That is important. The inspections are going to be better. So while
the absolute number of inspections is down from 28 to 18, the ability
to monitor and understand Russian forces is not lessened. I am
confident we can achieve our monitoring objectives with 18 inspections
a year. I also urge my colleagues to review the New START National
Intelligence Estimate which addresses these issues in detail.
Let me discuss a couple of monitoring provisions that were included
in the expired START treaty but are not in the treaty we are now
considering. First, under START, the U.S. officials had a permanent
presence at the Russian missile production facility at Votkinsk. You
will hear about Votkinsk.
Inspectors could watch as missiles left the plant and were shipped to
various parts of the country. New START does not include this
provision. In fact, the Bush administration had taken this provision
off the table in its negotiations with the Russians prior to leaving
office.
New START does, however, require Russia to mark all missiles, as I
have been saying, with unique identifiers so we can track their
location and deployment status over the lifetime of the treaty, so it
is not necessarily to have a permanent monitoring presence at Votkinsk.
The treaty also requires Russia to notify us at least 48 hours before
any missile leaves a plant. So we will still have information about
missile production without the permanent presence. Our inspectors and
other nuclear experts have testified that these provisions are, in
fact, sufficient.
Secondly, START required the United States and Russia to exchange
technical data from missile tests--that is known as telemetry--to each
other but not to other countries. That telemetry allows each side to
calculate things such as how many warheads a missile could carry. This
was important as the START treaty attributed warheads to missiles. If a
Russian missile could carry 10 reentry vehicles, the treaty counted it
as having 10 warheads. Information obtained through telemetry was,
therefore, important to determine the capabilities of each delivery
system.
New START, however, does away with these attribution rules and counts
the actual number of warheads deployed on missiles; no more guessing
whether a Russian missile is carrying one or eight warheads. With this
change, we do not need precise calculations of the capabilities of
Russian missiles in order to tell whether Russia is complying with the
treaty's terms. So telemetry is not necessary to monitor compliance
with New START.
Nonetheless, as a gesture to transparency, the treaty allows for the
exchange of telemetry between our two countries only, up to five times
a year if both sides agree to do so.
In fact, it should be pointed out that if the treaty included a
broader requirement to exchange telemetry, the United States might have
to share information on interceptors for missile defense, which the
Department of Defense has not agreed to do.

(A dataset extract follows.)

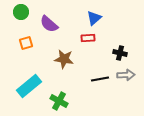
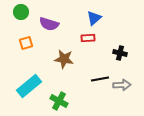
purple semicircle: rotated 24 degrees counterclockwise
gray arrow: moved 4 px left, 10 px down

Third, there has been a concern raised about Russian ``breakout''
capability, a fear that Russia may one day decide to secretly deploy
more warheads than the treaty would allow, or to secretly build a vast
stockpile that it could quickly put into its deployed force. I do not
see this as a credible concern.
According to public figures, Russian strategic forces are already
under or close to the limits prescribed by New START, and they have
been decreasing over the past decade, not just now but over the past
decade.
So the concern about a breakout is a concern that Russia would
suddenly decide it wants to reverse what has been a 10-year trend and
deploy more weapons than it currently believes are needed for its
security. They would also have to decide to do this secretly, with the
significant risk of being caught. Because of the monitoring provisions,
the inspections, our national technical means and other ways we have to
track Russian nuclear activities, Moscow would have a serious
disincentive to do that.
Moreover, instead of developing a breakout capability, Russia could
decide instead to simply withdraw from the treaty just as the United
States did when President Bush withdrew from the antiballistic treaty.
Finally, even in the event that Russia did violate the treaty and
pursue a breakout capability, I am confident that our nuclear
capabilities are more than sufficient to continue to deter Russia and
to provide assurances to our allies. The bottom line is that the
intelligence community can effectively monitor this treaty. If you vote
``no'' on this treaty, there will be no monitoring.
As I noted earlier, a second question relevant to New START is
whether ratifying the treaty actually enhances our intelligence
collection and analysis. This is above and beyond the question of
whether the intelligence community will be able to fulfill its
responsibility to monitor Russian compliance with the treaty's terms.
While I am unable to go into the specifics, the clear answer to this
question is, yes. The ability to conduct inspections, receive
notifications, enter into continuing discussions with the Russians over
the lifetime of the treaty, will provide us with information and
understanding of Russian strategic forces that we simply will not have
without the treaty. If you vote ``no,'' we will not have it.
The intelligence community will need to collect information about
Russian nuclear weapons and intentions with or without a New START
treaty, just as it has since the beginning of the Cold War. But absent
the inspector's boots on the ground, the intelligence community will
need to rely on other methods.
A November 18 article in the Washington Times noted that:
In the absence of a U.S.-Russian arms control treaty, the
U.S. intelligence community is telling Congress it will need
to focus more spy satellites over Russia that could be used
to peer on other sites, such as Iraq and Afghanistan, to
support the military.
Put even more simply, the Nation's top intelligence official,
Director of National Intelligence James Clapper, was recently asked
about ratification of the New START treaty. He responded:
I think the earlier, the sooner, the better. You know my
thing is: From an intelligence perspective only, are we
better off with it or without it? We're better off with it.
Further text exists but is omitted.